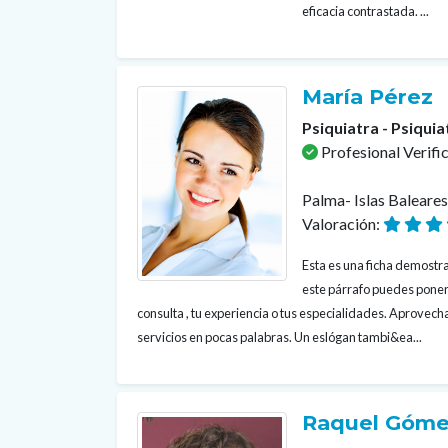
eficacia contrastada. ...
María Pérez
Psiquiatra - Psiquia
Profesional Verifi
Palma- Islas Baleare
Valoración:
Esta es una ficha demostrat
este párrafo puedes poner
consulta , tu experiencia o tus especialidades. Aprovecha
servicios en pocas palabras. Un eslógan tambi&ea...
Raquel Góme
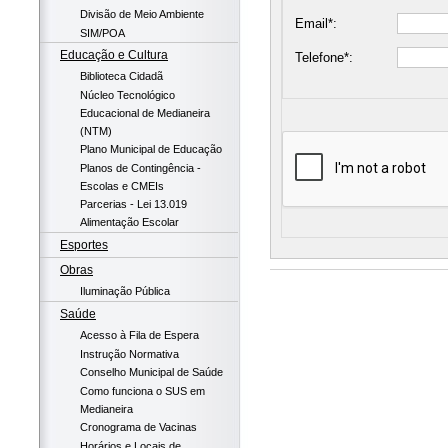
Divisão de Meio Ambiente
Email*:
SIM/POA
Educação e Cultura
Telefone*:
Biblioteca Cidadã
Núcleo Tecnológico
Educacional de Medianeira
(NTM)
Plano Municipal de Educação
Planos de Contingência -
Escolas e CMEIs
Parcerias - Lei 13.019
Alimentação Escolar
Esportes
Obras
Iluminação Pública
Saúde
Acesso à Fila de Espera
Instrução Normativa
Conselho Municipal de Saúde
Como funciona o SUS em
Medianeira
Cronograma de Vacinas
Horários e Locais de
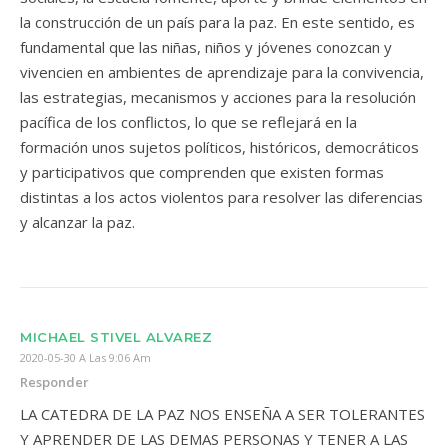
la construcción de un país para la paz. En este sentido, es
fundamental que las niñas, niños y jóvenes conozcan y
vivencien en ambientes de aprendizaje para la convivencia,
las estrategias, mecanismos y acciones para la resolución
pacífica de los conflictos, lo que se reflejará en la
formación unos sujetos políticos, históricos, democráticos
y participativos que comprenden que existen formas
distintas a los actos violentos para resolver las diferencias
y alcanzar la paz.
MICHAEL STIVEL ALVAREZ
2020-05-30 A Las 9:06 Am
Responder
LA CATEDRA DE LA PAZ NOS ENSEÑA A SER TOLERANTES
Y APRENDER DE LAS DEMAS PERSONAS Y TENER A LAS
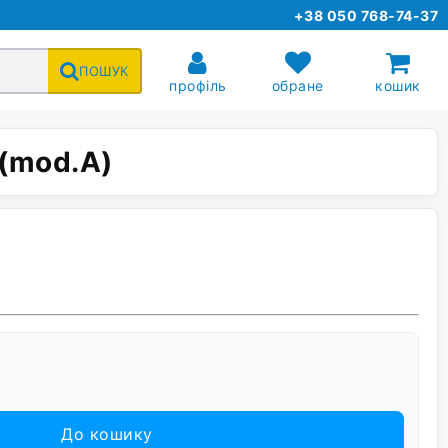
+38 050 768-74-37
ПОШУК
профіль
обране
кошик
 (mod.A)
До кошику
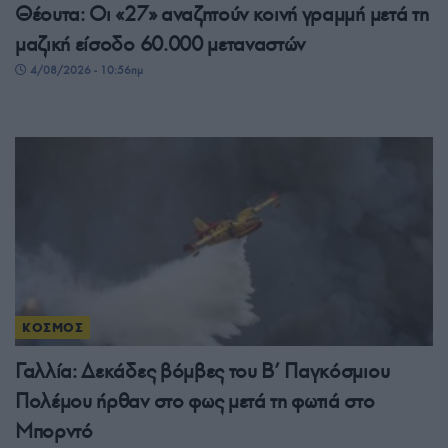
Θέουτα: Οι «27» αναζητούν κοινή γραμμή μετά τη
μαζική είσοδο 60.000 μεταναστών
4/08/2026 - 10:56πμ
ΚΟΣΜΟΣ
Γαλλία: Δεκάδες βόμβες του Β’ Παγκόσμιου
Πολέμου ήρθαν στο φως μετά τη φωτιά στο
Μπορντό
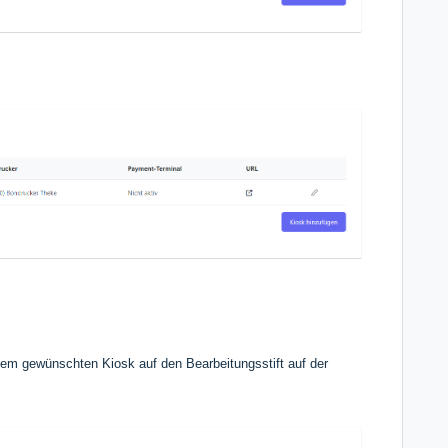
r dem gewünschten Kiosk auf den
Bearbeitungsstift auf der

■ What is being asked ■
Set down every entry above again exactly, dropping each picture.

■ Answer box ■
eficacia contrastada. ...
María Pérez
Psiquiatra - Psiquia
Profesional Verifi
Palma- Islas Baleare
Valoración:
Esta es una ficha demostrat
este párrafo puedes poner
consulta , tu experiencia o tus especialidades. Aprovecha
servicios en pocas palabras. Un eslógan tambi&ea...
Raquel Góme
Divisão de Meio Ambiente
Email*:
SIM/POA
Educação e Cultura
Telefone*:
Biblioteca Cidadã
Núcleo Tecnológico
Educacional de Medianeira
(NTM)
Plano Municipal de Educação
Planos de Contingência -
Escolas e CMEIs
Parcerias - Lei 13.019
Alimentação Escolar
Esportes
Obras
Iluminação Pública
Saúde
Acesso à Fila de Espera
Instrução Normativa
Conselho Municipal de Saúde
Como funciona o SUS em
Medianeira
Cronograma de Vacinas
Horários e Locais de
la construcción de un país para la paz. En este sentido, es
fundamental que las niñas, niños y jóvenes conozcan y
vivencien en ambientes de aprendizaje para la convivencia,
las estrategias, mecanismos y acciones para la resolución
pacífica de los conflictos, lo que se reflejará en la
formación unos sujetos políticos, históricos, democráticos
y participativos que comprenden que existen formas
distintas a los actos violentos para resolver las diferencias
y alcanzar la paz.
MICHAEL STIVEL ALVAREZ
2020-05-30 A Las 9:06 Am
Responder
LA CATEDRA DE LA PAZ NOS ENSEÑA A SER TOLERANTES
Y APRENDER DE LAS DEMAS PERSONAS Y TENER A LAS
+38 050 768-74-37
ПОШУК
профіль
обране
кошик
 (mod.A)
До кошику
Θέουτα: Οι «27» αναζητούν κοινή γραμμή μετά τη
μαζική είσοδο 60.000 μεταναστών
4/08/2026 - 10:56πμ
ΚΟΣΜΟΣ
Γαλλία: Δεκάδες βόμβες του Β’ Παγκόσμιου
Πολέμου ήρθαν στο φως μετά τη φωτιά στο
Μπορντό
r dem gewünschten Kiosk auf den
Bearbeitungsstift auf der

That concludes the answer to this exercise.